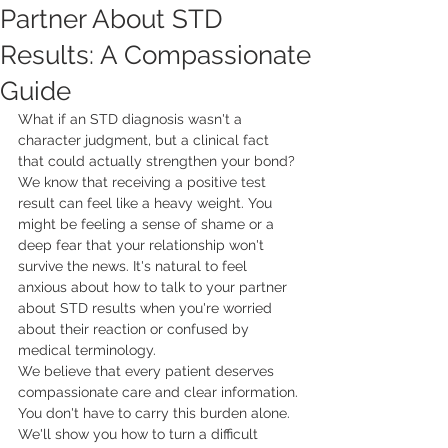
Partner About STD
Results: A Compassionate
Guide
What if an STD diagnosis wasn't a 
character judgment, but a clinical fact 
that could actually strengthen your bond? 
We know that receiving a positive test 
result can feel like a heavy weight. You 
might be feeling a sense of shame or a 
deep fear that your relationship won't 
survive the news. It's natural to feel 
anxious about how to talk to your partner 
about STD results when you're worried 
about their reaction or confused by 
medical terminology.
We believe that every patient deserves 
compassionate care and clear information. 
You don't have to carry this burden alone. 
We'll show you how to turn a difficult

REQUIRED ACTION:
Count each line above that has the word "your" in it, and write down nothing but the total.

EXERCISE OUTPUT:
3